▶ [Work request]:
Can you write out the whole listing exactly?
▼▼▼
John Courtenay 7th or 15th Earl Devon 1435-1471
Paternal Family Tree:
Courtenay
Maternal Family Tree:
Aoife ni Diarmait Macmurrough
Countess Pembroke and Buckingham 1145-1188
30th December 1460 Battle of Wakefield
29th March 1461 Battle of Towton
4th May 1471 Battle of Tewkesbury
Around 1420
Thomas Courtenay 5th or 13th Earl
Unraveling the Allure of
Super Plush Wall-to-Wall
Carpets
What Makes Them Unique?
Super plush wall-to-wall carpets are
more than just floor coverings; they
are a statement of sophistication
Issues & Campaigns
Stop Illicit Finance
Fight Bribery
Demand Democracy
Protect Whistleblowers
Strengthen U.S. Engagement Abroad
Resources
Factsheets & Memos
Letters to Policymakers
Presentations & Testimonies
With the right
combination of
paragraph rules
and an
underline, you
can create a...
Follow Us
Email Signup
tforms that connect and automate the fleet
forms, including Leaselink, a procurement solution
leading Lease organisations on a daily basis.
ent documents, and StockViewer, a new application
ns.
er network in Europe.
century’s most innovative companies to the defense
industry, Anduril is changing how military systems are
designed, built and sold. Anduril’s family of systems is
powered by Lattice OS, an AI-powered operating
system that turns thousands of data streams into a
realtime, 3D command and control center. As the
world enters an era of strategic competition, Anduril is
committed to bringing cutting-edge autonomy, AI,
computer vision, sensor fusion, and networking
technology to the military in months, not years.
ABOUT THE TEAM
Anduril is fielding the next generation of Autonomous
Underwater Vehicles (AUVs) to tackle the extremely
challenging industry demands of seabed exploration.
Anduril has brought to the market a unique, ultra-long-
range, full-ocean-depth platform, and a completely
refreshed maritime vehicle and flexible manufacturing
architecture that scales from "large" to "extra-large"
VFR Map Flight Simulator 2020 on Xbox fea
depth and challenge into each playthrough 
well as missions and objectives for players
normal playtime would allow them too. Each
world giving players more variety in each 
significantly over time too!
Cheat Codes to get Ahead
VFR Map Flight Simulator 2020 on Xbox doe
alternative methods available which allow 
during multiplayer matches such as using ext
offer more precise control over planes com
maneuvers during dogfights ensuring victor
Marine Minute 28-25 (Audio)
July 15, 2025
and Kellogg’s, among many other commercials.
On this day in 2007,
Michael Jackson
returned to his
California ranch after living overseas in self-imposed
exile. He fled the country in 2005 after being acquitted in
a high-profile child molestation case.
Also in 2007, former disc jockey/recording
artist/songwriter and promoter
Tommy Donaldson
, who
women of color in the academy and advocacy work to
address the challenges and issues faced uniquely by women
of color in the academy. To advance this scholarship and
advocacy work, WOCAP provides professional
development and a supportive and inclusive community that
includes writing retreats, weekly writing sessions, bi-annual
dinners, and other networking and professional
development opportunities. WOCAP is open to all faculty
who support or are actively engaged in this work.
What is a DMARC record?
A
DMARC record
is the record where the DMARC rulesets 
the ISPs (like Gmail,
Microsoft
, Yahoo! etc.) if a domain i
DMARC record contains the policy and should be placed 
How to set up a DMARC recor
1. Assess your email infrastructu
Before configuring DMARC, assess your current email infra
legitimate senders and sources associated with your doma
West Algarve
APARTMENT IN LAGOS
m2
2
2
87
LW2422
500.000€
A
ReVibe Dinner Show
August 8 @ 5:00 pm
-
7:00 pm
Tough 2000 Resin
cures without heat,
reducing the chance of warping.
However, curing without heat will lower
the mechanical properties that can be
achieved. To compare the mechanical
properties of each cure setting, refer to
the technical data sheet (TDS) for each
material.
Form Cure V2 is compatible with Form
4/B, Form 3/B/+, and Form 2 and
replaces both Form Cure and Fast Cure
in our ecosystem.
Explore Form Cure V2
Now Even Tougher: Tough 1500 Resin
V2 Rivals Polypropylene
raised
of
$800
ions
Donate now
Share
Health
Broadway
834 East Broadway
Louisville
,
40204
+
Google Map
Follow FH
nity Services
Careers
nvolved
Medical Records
▲▲▲
▶ [Solution]:
John Courtenay 7th or 15th Earl Devon 1435-1471
Paternal Family Tree:
Courtenay
Maternal Family Tree:
Aoife ni Diarmait Macmurrough
Countess Pembroke and Buckingham 1145-1188
30th December 1460 Battle of Wakefield
29th March 1461 Battle of Towton
4th May 1471 Battle of Tewkesbury
Around 1420
Thomas Courtenay 5th or 13th Earl
Unraveling the Allure of
Super Plush Wall-to-Wall
Carpets
What Makes Them Unique?
Super plush wall-to-wall carpets are
more than just floor coverings; they
are a statement of sophistication
Issues & Campaigns
Stop Illicit Finance
Fight Bribery
Demand Democracy
Protect Whistleblowers
Strengthen U.S. Engagement Abroad
Resources
Factsheets & Memos
Letters to Policymakers
Presentations & Testimonies
With the right
combination of
paragraph rules
and an
underline, you
can create a...
Follow Us
Email Signup
tforms that connect and automate the fleet
forms, including Leaselink, a procurement solution
leading Lease organisations on a daily basis.
ent documents, and StockViewer, a new application
ns.
er network in Europe.
century’s most innovative companies to the defense
industry, Anduril is changing how military systems are
designed, built and sold. Anduril’s family of systems is
powered by Lattice OS, an AI-powered operating
system that turns thousands of data streams into a
realtime, 3D command and control center. As the
world enters an era of strategic competition, Anduril is
committed to bringing cutting-edge autonomy, AI,
computer vision, sensor fusion, and networking
technology to the military in months, not years.
ABOUT THE TEAM
Anduril is fielding the next generation of Autonomous
Underwater Vehicles (AUVs) to tackle the extremely
challenging industry demands of seabed exploration.
Anduril has brought to the market a unique, ultra-long-
range, full-ocean-depth platform, and a completely
refreshed maritime vehicle and flexible manufacturing
architecture that scales from "large" to "extra-large"
VFR Map Flight Simulator 2020 on Xbox fea
depth and challenge into each playthrough 
well as missions and objectives for players
normal playtime would allow them too. Each
world giving players more variety in each 
significantly over time too!
Cheat Codes to get Ahead
VFR Map Flight Simulator 2020 on Xbox doe
alternative methods available which allow 
during multiplayer matches such as using ext
offer more precise control over planes com
maneuvers during dogfights ensuring victor
Marine Minute 28-25 (Audio)
July 15, 2025
and Kellogg’s, among many other commercials.
On this day in 2007,
Michael Jackson
returned to his
California ranch after living overseas in self-imposed
exile. He fled the country in 2005 after being acquitted in
a high-profile child molestation case.
Also in 2007, former disc jockey/recording
artist/songwriter and promoter
Tommy Donaldson
, who
women of color in the academy and advocacy work to
address the challenges and issues faced uniquely by women
of color in the academy. To advance this scholarship and
advocacy work, WOCAP provides professional
development and a supportive and inclusive community that
includes writing retreats, weekly writing sessions, bi-annual
dinners, and other networking and professional
development opportunities. WOCAP is open to all faculty
who support or are actively engaged in this work.
What is a DMARC record?
A
DMARC record
is the record where the DMARC rulesets 
the ISPs (like Gmail,
Microsoft
, Yahoo! etc.) if a domain i
DMARC record contains the policy and should be placed 
How to set up a DMARC recor
1. Assess your email infrastructu
Before configuring DMARC, assess your current email infra
legitimate senders and sources associated with your doma
West Algarve
APARTMENT IN LAGOS
m2
2
2
87
LW2422
500.000€
A
ReVibe Dinner Show
August 8 @ 5:00 pm
-
7:00 pm
Tough 2000 Resin
cures without heat,
reducing the chance of warping.
However, curing without heat will lower
the mechanical properties that can be
achieved. To compare the mechanical
properties of each cure setting, refer to
the technical data sheet (TDS) for each
material.
Form Cure V2 is compatible with Form
4/B, Form 3/B/+, and Form 2 and
replaces both Form Cure and Fast Cure
in our ecosystem.
Explore Form Cure V2
Now Even Tougher: Tough 1500 Resin
V2 Rivals Polypropylene
raised
of
$800
ions
Donate now
Share
Health
Broadway
834 East Broadway
Louisville
,
40204
+
Google Map
Follow FH
nity Services
Careers
nvolved
Medical Records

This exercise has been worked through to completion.